To confirm the role of ROS in KSHV infection to oral cells, we employed one of H2O2 scavengers, the antioxidant N-acetylcysteine (NAC), which had been reported to inhibit KSHV entry and consequently gene expression, as well as repress KSHV-related malignancies in vivo through blocking ROS production [47], [48]. We found that NAC treatment effectively inhibited both KSHV entry and subsequent latent gene expression from LTA- or LPS-pretreated HGF cells (Fig. 5). Similar results were obtained from LTA- or LPS-pretreated PDLF cells as well (Fig. S5).

Figure 5

The antioxidant NAC reduces viral entry and gene expression during KSHV de novo infection.
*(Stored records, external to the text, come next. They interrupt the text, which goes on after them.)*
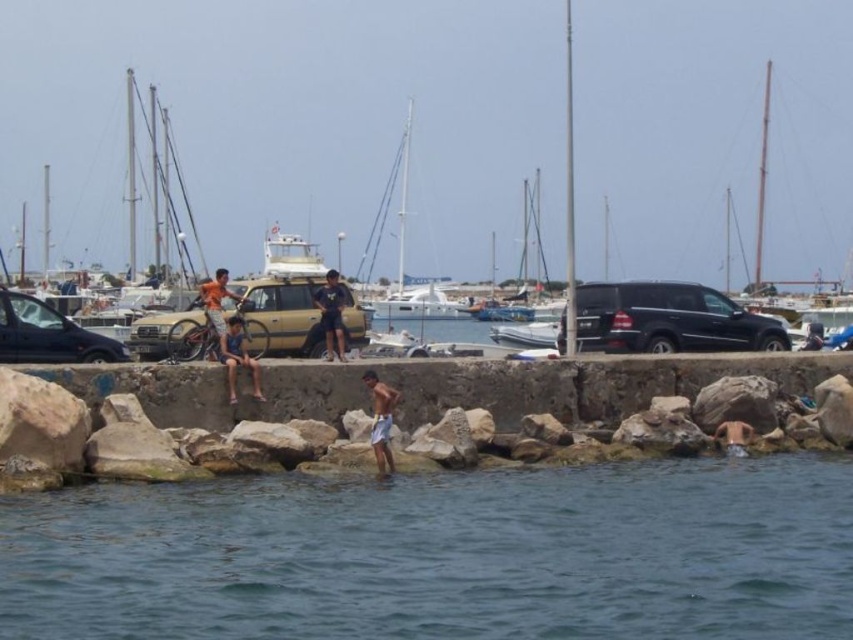 Who is more forward, (373,548) or (405,308)?

Point (373,548)

Who is more distant from viewer, [416,496] or [392,317]?

The point [392,317] is behind.

The width and height of the screenshot is (853, 640). I want to click on blue water at lower center, so click(440, 554).

Which is above, gold metallic suv at center or blue fabric shorts at center?

gold metallic suv at center is above.

In the scene shown: Is gold metallic suv at center smaller than blue fabric shorts at center?

No.

Describe the element at coordinates (279, 316) in the screenshot. This screenshot has height=640, width=853. I see `gold metallic suv at center` at that location.

You are a GUI agent. You are given a task and a screenshot of the screen. Output one action in this format:
    pyautogui.click(x=<x>, y=<y>)
    Task: Click on the gold metallic suv at center
    The width and height of the screenshot is (853, 640).
    Given the screenshot: What is the action you would take?
    pyautogui.click(x=279, y=316)

Describe the element at coordinates (279, 316) in the screenshot. The height and width of the screenshot is (640, 853). I see `gold metallic suv at center` at that location.

This screenshot has height=640, width=853. I want to click on gold metallic suv at center, so click(x=279, y=316).

Which is behind, point (294, 292) or point (419, 310)?

The point (419, 310) is behind.

Find the location of `gold metallic suv at center`. gold metallic suv at center is located at coordinates (279, 316). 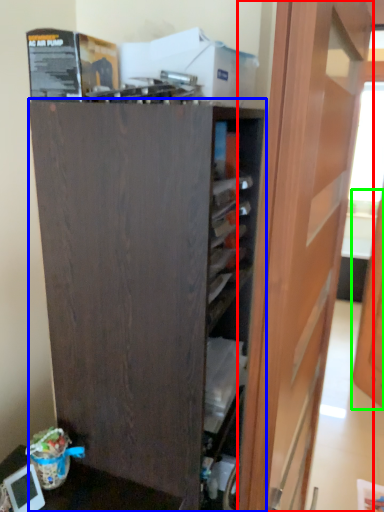 Question: Estimate the real-world distances between objects in this image. Which object is closer to door (highlighted by a red box), cupboard (highlighted by a blue box) or door (highlighted by a green box)?

Choices:
 (A) cupboard
 (B) door

Answer: (A) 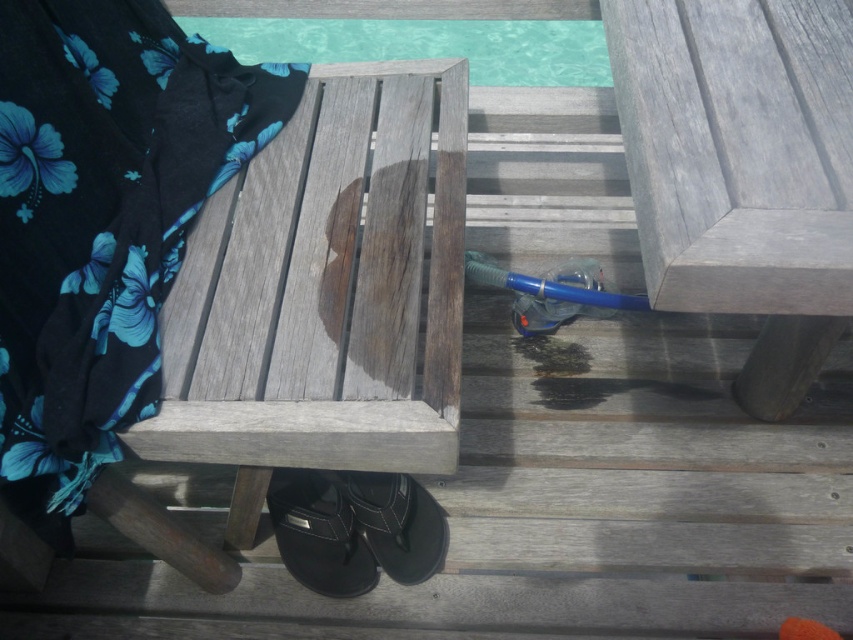 Question: Observing the image, what is the correct spatial positioning of weathered wood bench at center in reference to black leather sandal at lower center?

Choices:
 (A) above
 (B) below

Answer: (A)

Question: Which object is the farthest from the black leather sandal at lower center?

Choices:
 (A) weathered wood bench at center
 (B) clear glass pool at upper center

Answer: (B)

Question: Does weathered wood bench at center have a smaller size compared to black leather sandal at lower center?

Choices:
 (A) no
 (B) yes

Answer: (A)

Question: Among these points, which one is farthest from the camera?

Choices:
 (A) (373, 570)
 (B) (202, 246)
 (C) (434, 48)

Answer: (C)

Question: Does clear glass pool at upper center appear over black leather sandal at lower center?

Choices:
 (A) yes
 (B) no

Answer: (A)

Question: Which point is farther to the camera?

Choices:
 (A) (357, 564)
 (B) (520, 38)

Answer: (B) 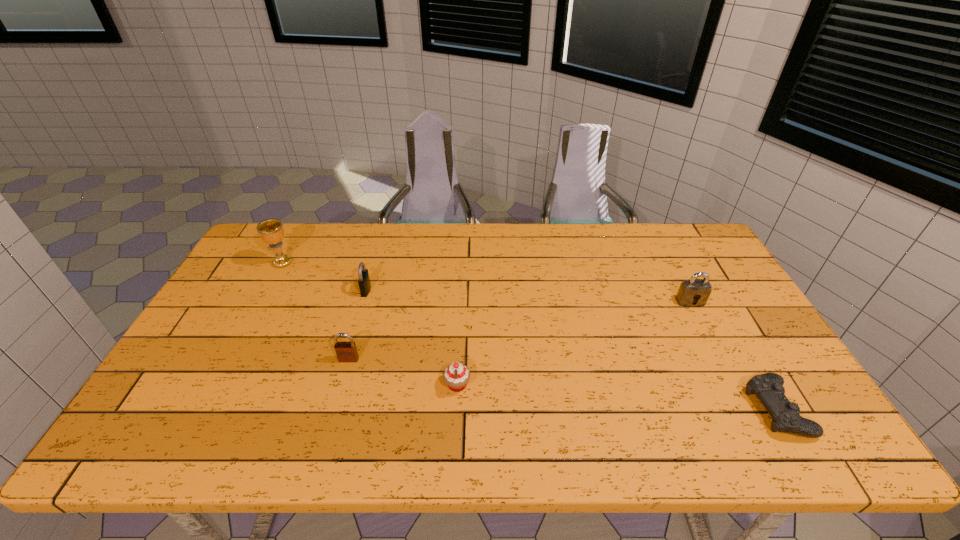 In the image, there is a desktop. Where is `vacant space at the left edge`? This screenshot has height=540, width=960. vacant space at the left edge is located at coordinates (216, 324).

You are a GUI agent. You are given a task and a screenshot of the screen. Output one action in this format:
    pyautogui.click(x=<x>, y=<y>)
    Task: Click on the free space at the right edge
    This screenshot has width=960, height=540.
    Given the screenshot: What is the action you would take?
    pyautogui.click(x=719, y=356)

I want to click on vacant space at the far left corner of the desktop, so click(247, 262).

Where is `free spot between the control and the leftmost object`? free spot between the control and the leftmost object is located at coordinates (530, 336).

You are a GUI agent. You are given a task and a screenshot of the screen. Output one action in this format:
    pyautogui.click(x=<x>, y=<y>)
    Task: Click on the vacant point located between the fourth farthest object and the leftmost object
    This screenshot has width=960, height=540.
    Given the screenshot: What is the action you would take?
    pyautogui.click(x=316, y=311)

Where is `vacant area that lies between the leftmost object and the control`? vacant area that lies between the leftmost object and the control is located at coordinates (530, 336).

You are a GUI agent. You are given a task and a screenshot of the screen. Output one action in this format:
    pyautogui.click(x=<x>, y=<y>)
    Task: Click on the free space between the nearest padlock and the leftmost object
    This screenshot has height=540, width=960.
    Given the screenshot: What is the action you would take?
    pyautogui.click(x=316, y=311)

Find the location of a particular element. The image size is (960, 540). empty location between the fourth object from left to right and the leftmost object is located at coordinates (370, 324).

Where is `object that stands as the closest to the third object from right to left`? This screenshot has width=960, height=540. object that stands as the closest to the third object from right to left is located at coordinates (346, 351).

Select which object is the third closest to the cupcake. Please provide its 2D coordinates. Your answer should be formatted as a tuple, i.e. [(x, y)], where the tuple contains the x and y coordinates of a point satisfying the conditions above.

[(690, 290)] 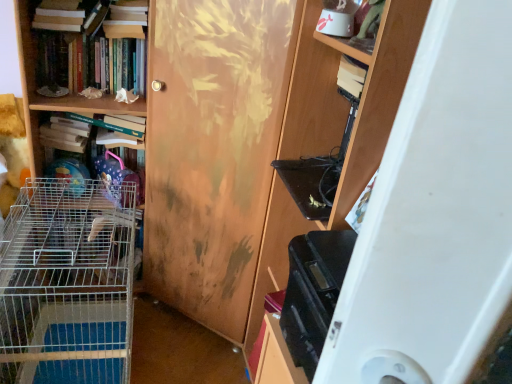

(A, C) HGF cells were pre-treated with 10 µg/mL of LTA from S. aureus or LPS from P. gingivalis for 24 h, then treated with or without NAC (10 mM) for 2 h, followed by infected with KSHV for 2 h and internalized viral DNA copies were measured by qPCR. (B, D) HGF were pretreated and infected as above, then treated with or without NAC (1 mM) for additional 24 h and Lana transcripts were measured by qRT-PCR. Error bars represent the standard errors of the means for 3 independent experiments. ** = p<0.01.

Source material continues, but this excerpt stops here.